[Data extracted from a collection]
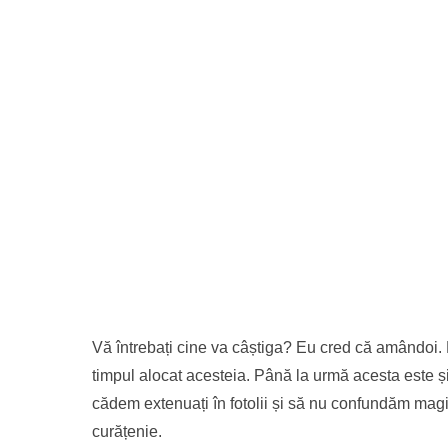
Vă întrebați cine va câștiga? Eu cred că amândoi. D
timpul alocat acesteia. Până la urmă acesta este și
cădem extenuați în fotolii și să nu confundăm magia 
curățenie.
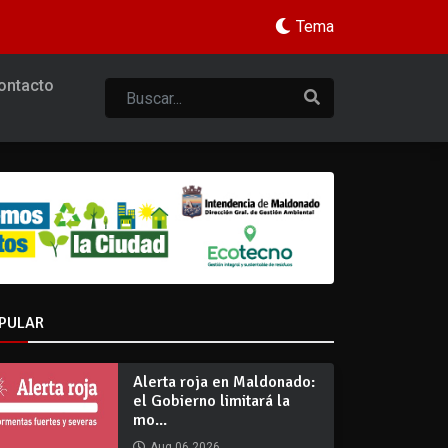
Tema
ontacto
PULAR
Alerta roja en Maldonado:
el Gobierno limitará la
mo...
Aug 06 2026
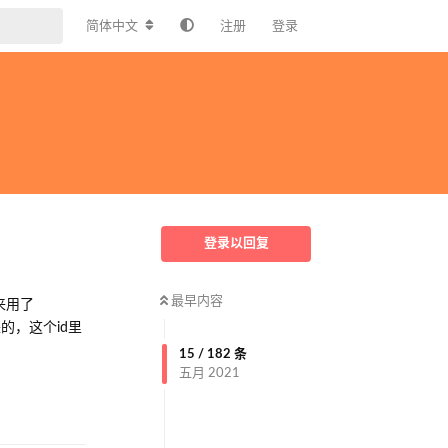
简体中文
注册
登录
登录以回复
最早内容
来用了
来的，这个id里
15
/
182
条
五月 2021
回复
5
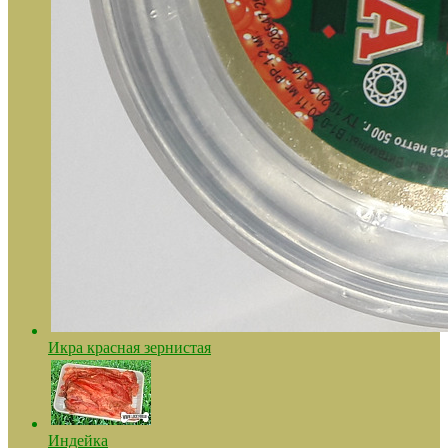
Икра красная зернистая
Индейка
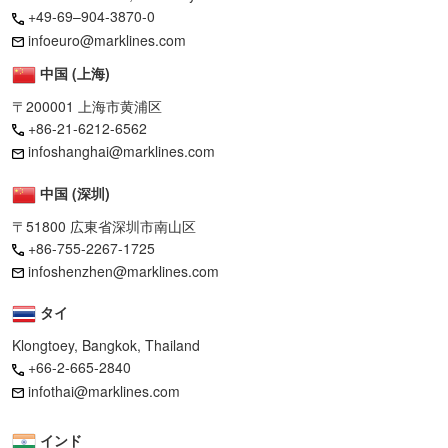
+49-69–904-3870-0
infoeuro@marklines.com
中国 (上海)
〒200001 上海市黄浦区
+86-21-6212-6562
infoshanghai@marklines.com
中国 (深圳)
〒51800 広東省深圳市南山区
+86-755-2267-1725
infoshenzhen@marklines.com
タイ
Klongtoey, Bangkok, Thailand
+66-2-665-2840
infothai@marklines.com
インド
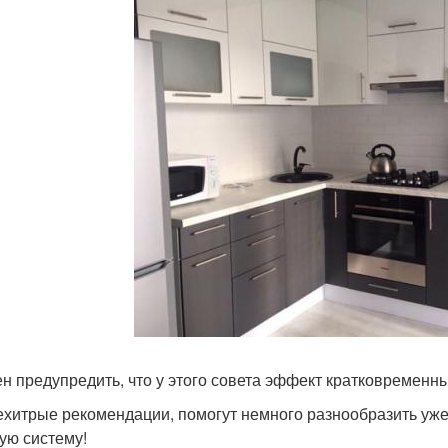
н предупредить, что у этого совета эффект кратковременны
ехитрые рекомендации, помогут немного разнообразить уж
ую систему!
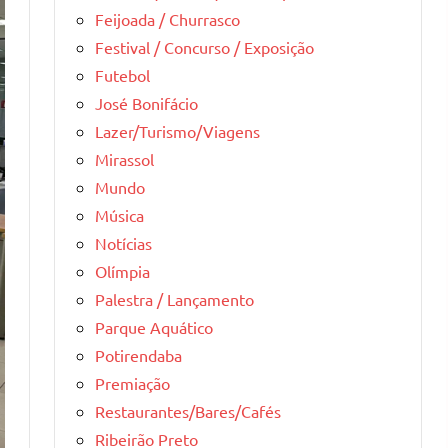
Feijoada / Churrasco
Festival / Concurso / Exposição
Futebol
José Bonifácio
Lazer/Turismo/Viagens
Mirassol
Mundo
Música
Notícias
Olímpia
Palestra / Lançamento
Parque Aquático
Potirendaba
Premiação
Restaurantes/Bares/Cafés
Ribeirão Preto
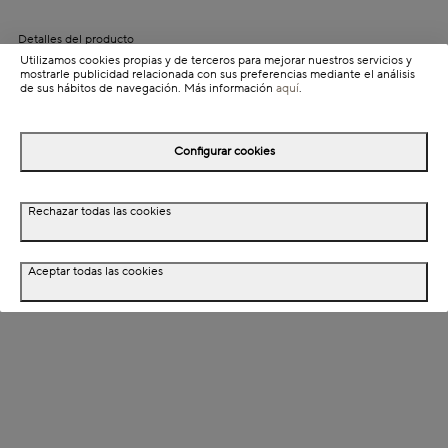
Detalles del producto
Utilizamos cookies propias y de terceros para mejorar nuestros servicios y
Información de envío
mostrarle publicidad relacionada con sus preferencias mediante el análisis
de sus hábitos de navegación. Más información
aquí
.
Detalles del producto
Configurar cookies
Descripción
Rechazar todas las cookies
Dimensiones
Aceptar todas las cookies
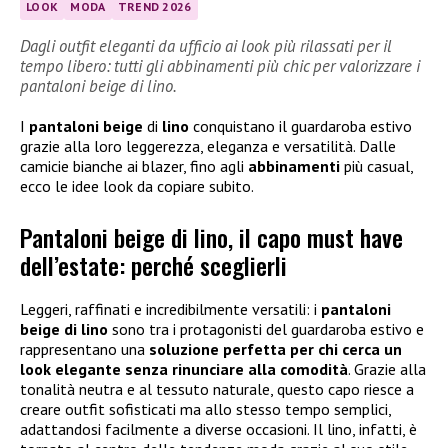
LOOK
MODA
TREND 2026
Dagli outfit eleganti da ufficio ai look più rilassati per il
tempo libero: tutti gli abbinamenti più chic per valorizzare i
pantaloni beige di lino.
I
pantaloni beige
di
lino
conquistano il guardaroba estivo
grazie alla loro leggerezza, eleganza e versatilità. Dalle
camicie bianche ai blazer, fino agli
abbinamenti
più casual,
ecco le idee look da copiare subito.
Pantaloni beige di lino, il capo must have
dell’estate: perché sceglierli
Leggeri, raffinati e incredibilmente versatili: i
pantaloni
beige di lino
sono tra i protagonisti del guardaroba estivo e
rappresentano una
soluzione perfetta per chi cerca un
look elegante senza rinunciare alla comodità
. Grazie alla
tonalità neutra e al tessuto naturale, questo capo riesce a
creare outfit sofisticati ma allo stesso tempo semplici,
adattandosi facilmente a diverse occasioni. Il lino, infatti, è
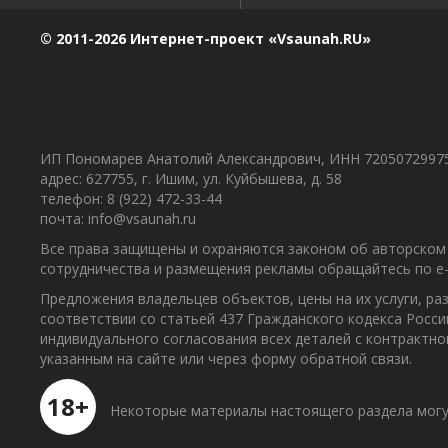
© 2011-2026 Интернет-проект «Vsaunah.RU»
ИП Пономарев Анатолий Александрович, ИНН 7205072997
адрес: 627755, г. Ишим, ул. Куйбышева, д. 58
телефон: 8 (922) 472-33-44
почта: info@vsaunah.ru
Все права защищены и охраняются законом об авторском 
сотрудничества и размещения рекламы обращайтесь по e-m
Предложения владельцев объектов, цены на их услуги, р
соответствии со статьей 437 Гражданского кодекса Росс
индивидуального согласования всех деталей с контрактн
указанным на сайте или через форму обратной связи.
18+
Некоторые материалы настоящего раздела могу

Task instructions:
When you retype the data above, match every line exactly and leave the pictures behind.

Reply to the exercise:
Vă întrebați cine va câștiga? Eu cred că amândoi. D
timpul alocat acesteia. Până la urmă acesta este și
cădem extenuați în fotolii și să nu confundăm magia 
curățenie.
Tema
ontacto
PULAR
Alerta roja en Maldonado:
el Gobierno limitará la
mo...
Aug 06 2026
简体中文
注册
登录
登录以回复
最早内容
来用了
来的，这个id里
15
/
182
条
五月 2021
回复
5
Икра красная зернистая
Индейка
+49-69–904-3870-0
infoeuro@marklines.com
中国 (上海)
〒200001 上海市黄浦区
+86-21-6212-6562
infoshanghai@marklines.com
中国 (深圳)
〒51800 広東省深圳市南山区
+86-755-2267-1725
infoshenzhen@marklines.com
タイ
Klongtoey, Bangkok, Thailand
+66-2-665-2840
infothai@marklines.com
インド
н предупредить, что у этого совета эффект кратковременны
ехитрые рекомендации, помогут немного разнообразить уж
ую систему!
Feijoada / Churrasco
Festival / Concurso / Exposição
Futebol
José Bonifácio
Lazer/Turismo/Viagens
Mirassol
Mundo
Música
Notícias
Olímpia
Palestra / Lançamento
Parque Aquático
Potirendaba
Premiação
Restaurantes/Bares/Cafés
Ribeirão Preto
Detalles del producto
Utilizamos cookies propias y de terceros para mejorar nuestros servicios y
Información de envío
mostrarle publicidad relacionada con sus preferencias mediante el análisis
de sus hábitos de navegación. Más información
aquí
.
Detalles del producto
Configurar cookies
Descripción
Rechazar todas las cookies
Dimensiones
Aceptar todas las cookies
LOOK
MODA
TREND 2026
Dagli outfit eleganti da ufficio ai look più rilassati per il
tempo libero: tutti gli abbinamenti più chic per valorizzare i
pantaloni beige di lino.
I
pantaloni beige
di
lino
conquistano il guardaroba estivo
grazie alla loro leggerezza, eleganza e versatilità. Dalle
camicie bianche ai blazer, fino agli
abbinamenti
più casual,
ecco le idee look da copiare subito.
Pantaloni beige di lino, il capo must have
dell’estate: perché sceglierli
Leggeri, raffinati e incredibilmente versatili: i
pantaloni
beige di lino
sono tra i protagonisti del guardaroba estivo e
rappresentano una
soluzione perfetta per chi cerca un
look elegante senza rinunciare alla comodità
. Grazie alla
tonalità neutra e al tessuto naturale, questo capo riesce a
creare outfit sofisticati ma allo stesso tempo semplici,
adattandosi facilmente a diverse occasioni. Il lino, infatti, è
© 2011-2026 Интернет-проект «Vsaunah.RU»
ИП Пономарев Анатолий Александрович, ИНН 7205072997
адрес: 627755, г. Ишим, ул. Куйбышева, д. 58
телефон: 8 (922) 472-33-44
почта: info@vsaunah.ru
Все права защищены и охраняются законом об авторском 
сотрудничества и размещения рекламы обращайтесь по e-m
Предложения владельцев объектов, цены на их услуги, р
соответствии со статьей 437 Гражданского кодекса Росс
индивидуального согласования всех деталей с контрактн
указанным на сайте или через форму обратной связи.
18+
Некоторые материалы настоящего раздела могу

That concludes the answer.